Head of the Catholic Church from 1523 to 1534

Pope Clement VII (Clemens VII; Clemente VII; born Giulio di Giuliano de' Medici; 26 May 1478 – 25 September 1534) was head of the Catholic Church and ruler of the Papal States from 19 November 1523 to his death on 25 September 1534. Deemed "the most unfortunate of the popes", Clement VII's reign was marked by a rapid succession of political, military, and religious struggles—many long in the making—which had far-reaching consequences for Christianity and world politics.

Elected in 1523 at the end of the Italian Renaissance, Clement came to the papacy with a high reputation as a statesman. He had served with distinction as chief advisor to Pope Leo X (1513–1521, his cousin), Pope Adrian VI (1522–1523), and commendably as gran maestro of Florence (1519–1523). Assuming leadership at a time of crisis, with the Protestant Reformation spreading, the Church nearing bankruptcy, and large foreign armies invading Italy, Clement initially tried to unite Christendom by making peace among the many Christian leaders then at odds. He later attempted to liberate Italy from foreign occupation, believing that it threatened the Church's freedom.

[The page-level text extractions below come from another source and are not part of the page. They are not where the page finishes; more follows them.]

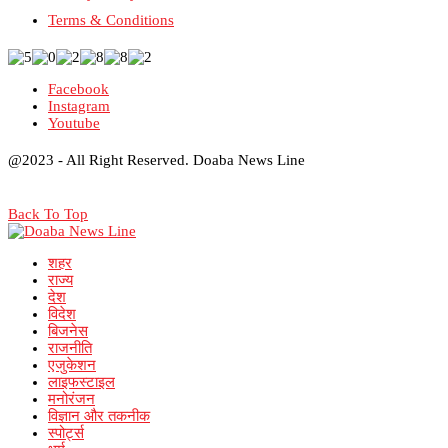
Terms & Conditions
Facebook
Instagram
Youtube
@2023 - All Right Reserved. Doaba News Line
Back To Top
शहर
राज्य
देश
विदेश
बिजनेस
राजनीति
एजुकेशन
लाइफस्टाइल
मनोरंजन
विज्ञान और तकनीक
स्पोर्ट्स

The complex political situation of the 1520s repeatedly thwarted Clement's efforts. He inherited unprecedented challenges, including Martin Luther's Protestant Reformation in Northern Europe; a vast power struggle in Italy between Europe's two most powerful monarchs, Charles V of the Holy Roman Empire and Francis I of France, each of whom demanded that the Pope choose a side; and Turkish invasions of Eastern Europe led by Suleiman the Magnificent. Clement's problems were exacerbated by souring relations with Charles V in 1527, which led to the violent Sack of Rome, during which Clement was imprisoned. After escaping confinement in the Castel Sant'Angelo, Clement—with few economic, military, or political options remaining—compromised the Church's and the Papal States' independence by allying with his former enemy, Charles V. His difficulties continued during Henry VIII of England's contentious effort to annul his marriage, resulting in England breaking away from the Catholic Church.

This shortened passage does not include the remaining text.